Holbox, el paraíso que muere lentamente

Tatiana Maillard y Juan Manuel Coronel / Animal Político

Cada 60 minutos, desde Chiquilá parte un ferri hacia la isla de Holbox. El bullicio del puerto ahoga el sonido que hace el papel cuando la mujer encargada de recibir los boletos rasga la orilla de uno más. Doscientos seis, doscientos siete, doscientos ocho boletos se quiebran entre sus dedos, antes de ser devueltos a las manos de la fauna vacacionista. La mujer es joven, su piel está barnizada por una capa lustrosa. Frente a sus ojos rasgados siguen desfilando los recuadros de papel. Doscientos nueve, doscientos diez.

—¡Que ya no vendan más boletos! —le grita preocupada desde la proa otra mujer muy parecida a ella: joven, de estatura pequeña, cabello negro recogido y gorra neón. Doscientos once. Doscientos doce. La chica asiente, sin dejar de romper boletos. A través de su walkie talkie, repite la orden de no vender más boletos a los encargados de la taquilla. Los visitantes siguen arribando al puerto de Chiquilá. Doscientos trece. Doscientos catorce…

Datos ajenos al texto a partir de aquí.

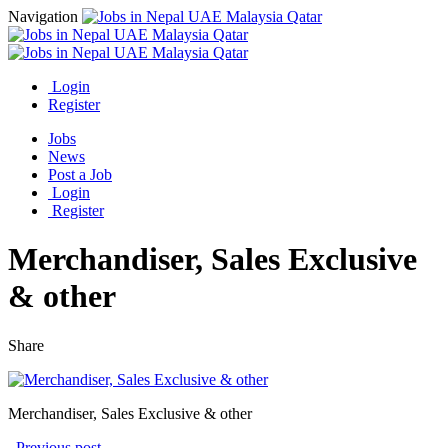
Navigation
Login
Register
Jobs
News
Post a Job
Login
Register
Merchandiser, Sales Exclusive
& other
Share
Merchandiser, Sales Exclusive & other
Previous post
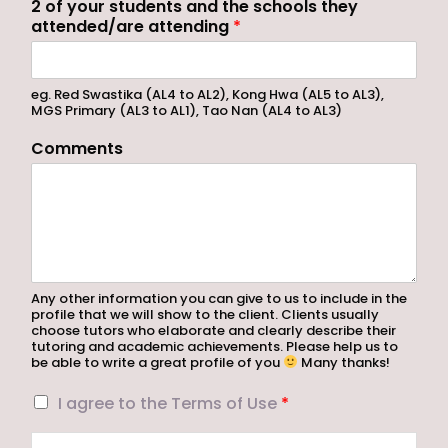
2 of your students and the schools they
attended/are attending
*
eg. Red Swastika (AL4 to AL2), Kong Hwa (AL5 to AL3),
MGS Primary (AL3 to AL1), Tao Nan (AL4 to AL3)
Comments
Any other information you can give to us to include in the
profile that we will show to the client. Clients usually
choose tutors who elaborate and clearly describe their
tutoring and academic achievements. Please help us to
be able to write a great profile of you
Many thanks!
I
I agree to the Terms of Use
*
a
g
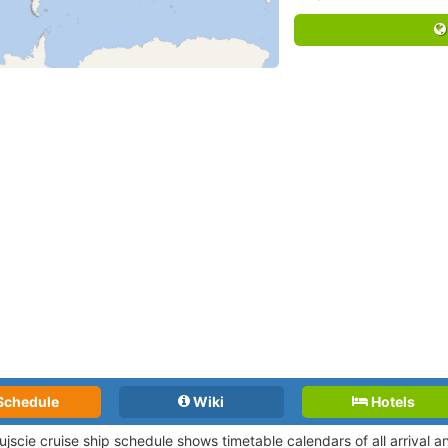
Schedule
Wiki
Hotels
ujscie cruise ship schedule shows timetable calendars of all arrival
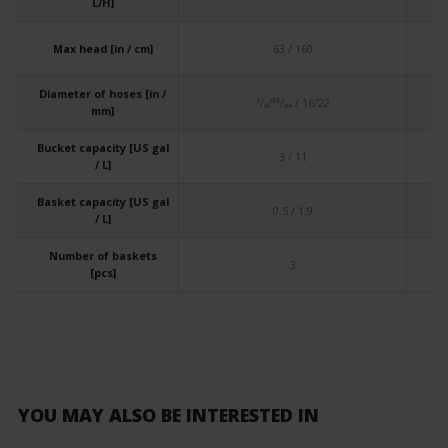
L/H]
Max head [in / cm]
63 / 160
Diameter of hoses [in /
⁵/₈/⁵⁵/₆₄ / 16/22
mm]
Bucket capacity [US gal
3 / 11
/ L]
Basket capacity [US gal
0.5 / 1.9
/ L]
Number of baskets
3
[pcs]
YOU MAY ALSO BE INTERESTED IN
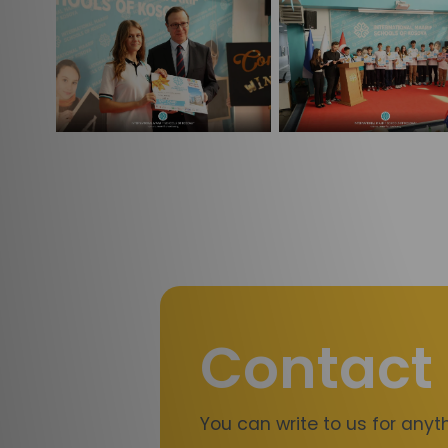
Contact
You can write to us for any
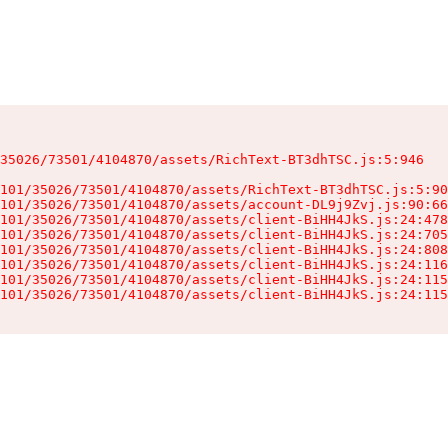
35026/73501/4104870/assets/RichText-BT3dhTSC.js:5:946

101/35026/73501/4104870/assets/RichText-BT3dhTSC.js:5:90
101/35026/73501/4104870/assets/account-DL9j9Zvj.js:90:66
101/35026/73501/4104870/assets/client-BiHH4JkS.js:24:478
101/35026/73501/4104870/assets/client-BiHH4JkS.js:24:705
101/35026/73501/4104870/assets/client-BiHH4JkS.js:24:808
101/35026/73501/4104870/assets/client-BiHH4JkS.js:24:116
101/35026/73501/4104870/assets/client-BiHH4JkS.js:24:115
101/35026/73501/4104870/assets/client-BiHH4JkS.js:24:115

Doscientos quince pasajeros abordan el ferri. En las pantallas de los televisores ubicados en ambos lados de la cabina aparece la imagen estática de un mar azul surcado por unas letras gigantes que forman la palabra: BIENVENIDOS. Sobre la imagen se anuncia la capacidad de pasajeros del navío: 150 personas.

Hasta antes de la llegada de los ferris no existían caminos masivos a las costas de Holbox, por eso durante mucho tiempo se consideró esta franja de arena blanca y olas mansas un paraíso escondido: la temperatura ambiente es siempre de 30 grados; los flamencos vuelan a ras de la playa; sus atardeceres son postales en Instagram, sus aguas azul turquesa son santuarios de especies marinas como el tiburón ballena. Tanta exuberancia está separada de la península por la laguna Yalahau, en donde alguna vez se abrió una garganta marina profunda a la cual debe su nombre la isla: Holbox significa en maya “agujero negro”.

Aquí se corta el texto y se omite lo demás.